Reference no: EM133043459

ECE 4490 Computer Network Security - Clemson University

RRB

Install Fedora Core or Ubuntu under VMWARE or VirtualBox to make your own virtual machine. The grader will give you instructions as to how to use virtual machines and how to access the necessary ISO files. Use one of the designated workstations in the security laboratory. Make certain that the Linux virtual machine can access the network in the laboratory. Be certain that it allows remote sessions to be initiated using both telnet and ssh. Be certain that Wireshark is installed. Find a partner, have the partner give you access to their machine. This project needs a partner. Note that the Fedora ISO contains all the software packages you will need. This makes life much easier for you, since you will not have to search for compatible software versions and transfer them to your virtual machine. You probably will have to disable the VM firewall and activate Telnet on your Linux virtual machine. Use Wireshark to collect network traffic information for telnet and ssh sessions between the two virtual machines. See how and why ssh is more secure using data collected from live sessions. Install a VPN to connecting the two workstations in the laboratory. Choose one VPN package from the following (note that some of these may not have distributions compatible with the version of Linux you are using):
• CIPE
• TINC
• SWAN
• SSH
• OPENVPN
• TUN

Your partner needs to use a different VPN package than you do.

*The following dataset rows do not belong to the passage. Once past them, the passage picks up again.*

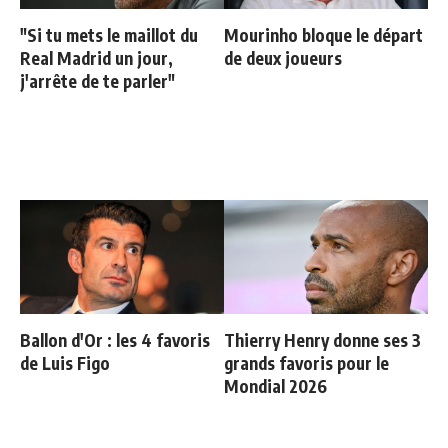
"Si tu mets le maillot du
Mourinho bloque le départ
Real Madrid un jour,
de deux joueurs
j'arrête de te parler"
Ballon d'Or : les 4 favoris
Thierry Henry donne ses 3
de Luis Figo
grands favoris pour le
Mondial 2026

Create scripts that allow the VPN to be started and stopped with minimal effort. In the demonstrations be prepared to start, stop, and change VPN packages. Changing VPN packages will let your partner demonstrate their VPN after you do your demo. Be able to use Wireshark to show that the VPN is active and working correctly. Have your partner use another VPN. Note that a VPN needs to have a private IP address space in order to be a VPN. Simply using passwordless ssh is not sufficient.

Report:
1. Briefly explain what you did.
2. Explain how Wireshark works.
3. Explain the security differences between telnet and ssh. Include example traces.
4. Give the filter you use in Wireshark to collect the minimal1 amount of traffic necessary to grab the password from a given insecure application.
5. Explain how your VPN works.
6. Provide startup and shutdown scripts.
7. Contrast the efficiency of the VPN you set up with the VPN your partner set up. Provide data and statistical analysis to support your claim.

Demonstration:

1. Demonstrate to the instructor proficiency in using Wireshark. Be able to collect network traffic data and filter the data to maintain the minimal amount of information needed to compromise telnet or email traffic on the network segment.

2. Use Wireshark to show the security features of your VPN.

3. Start and stop your VPN.

Hints:

1. If you plan on waiting until the weekend before the assignment is due to start working on this, please drop the course now. There is no way you will be able to do the assignments.

2. The assignments are designed to have you think. It is expected that you will have questions and ask for advice. Allow yourself, and us, time for this to be done. It is unreasonable to expect the instructors to respond with advice on the last weekend before the assignment is due.

3. Rehearse your presentation so that it can be done in 5 minutes and show that you have done all that has been requested. That will also leave time for me to ask questions.

4. This assignment is much easier than the others. You want a good grade on this to make up for issues with the later assignments.